Poecilochaetus serpens is a species of marine polychaete worm in the family Poecilochaetidae. It is a benthic worm that burrows into soft sediment.

==Taxonomy and habitat==
The British marine biologist Edgar Johnson Allen first described this worm in 1904, giving it the name Poecilochaetus serpens. It was originally found buried in the sand of a beach near Plymouth, England, at extreme low water of a spring tide; the shore here consists of patches of Zostera seagrass separated by patches of bare sand, and the worm was only ever found in the bare sand areas, nor was it ever found in other habitats near Plymouth. The specific name was chosen because when they were swimming, both the worm and its planktonic larvae were continually wriggling.

==Description==
This segmented worm is long and slender. For example, a worm with 110 segments was 55 mm in length and 1.6 mm in width, exclusive of appendages. The prostomium (head) has a single tentacle ventrally. Behind the head are two long palps which can be extended forward, or coiled loosely, and which may be half the length of the body.
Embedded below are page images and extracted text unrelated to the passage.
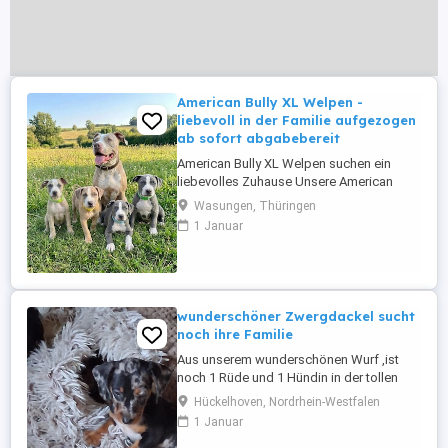
American Bully XL Welpen -
liebevoll in der Familie aufgezogen
ab sofort abgabebereit
American Bully XL Welpen suchen ein
liebevolles Zuhause Unsere American
Bully XL Welpen sind ab sofort
Wasungen, Thüringen
abgabebereit und freuen sich darauf, ihre
1 Januar
neuen Familien kennenzulernen. Aktuell
suchen noch: - 1 Rüden - 3 Hündinnen
Unsere Welpen wachsen liebevoll mitten
in der Familie mit zwei Kindern, ihrer ...
wunderschöner Zwergdackel sucht
noch ihre Familie
Aus unserem wunderschönen Wurf ,ist
noch 1 Rüde und 1 Hündin in der tollen
Farbe black and tan sowie schoko
Hückelhoven, Nordrhein-Westfalen
verfügbar, sowie eine Hündin und ein
1 Januar
Rüde in Tiger, die ihre Familie suchen.Die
The peristomium (first segment) bears the mouth and four simple eyes, and it and the next five segments are large, with parapodia (branched outgrowths) and smooth chaetae (bristles) projecting forward, and cirri (thread-like structures) projecting backwards. The next seven segments have spiny chaetae, and the remainder of the segments from segment 17 onwards bear chaetae that are large, feather-like bristles. The first 15 segments of this worm are translucent but appear bright red or purplish-red, depending on the degree of oxygenation of the blood; the remaining segments appear dark green or black, because of pigments in the gut cells.

==Ecology==
Poecilochaetus serpens forms a U–shaped burrow in sand, the tube being lined by particles of clay or mud cemented with mucus; digging is performed by the head using the parapodial cirri attached to the first segment and associated long bristles. A water current is drawn through the tube by undulations of the body and fan-like movements of the parapodia and bristles. The worm can turn around in its tube, and then the current direction is reversed. The worm probably feeds on plankton and organic particles removed from the water current, and diatoms have been found in its gut.